INSTRUCTIONS FOR THE TASK: Pictures aside, every line of the listing should be given again exactly.

DATASET CONTENT:
= = = =
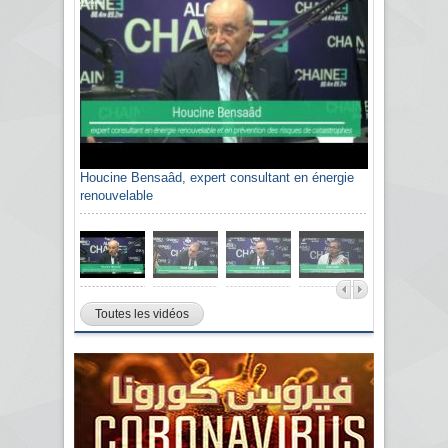
Houcine Bensaâd, expert consultant en énergie
renouvelable
Toutes les vidéos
= = = =
TASK SOLUTION:
Houcine Bensaâd, expert consultant en énergie
renouvelable
Toutes les vidéos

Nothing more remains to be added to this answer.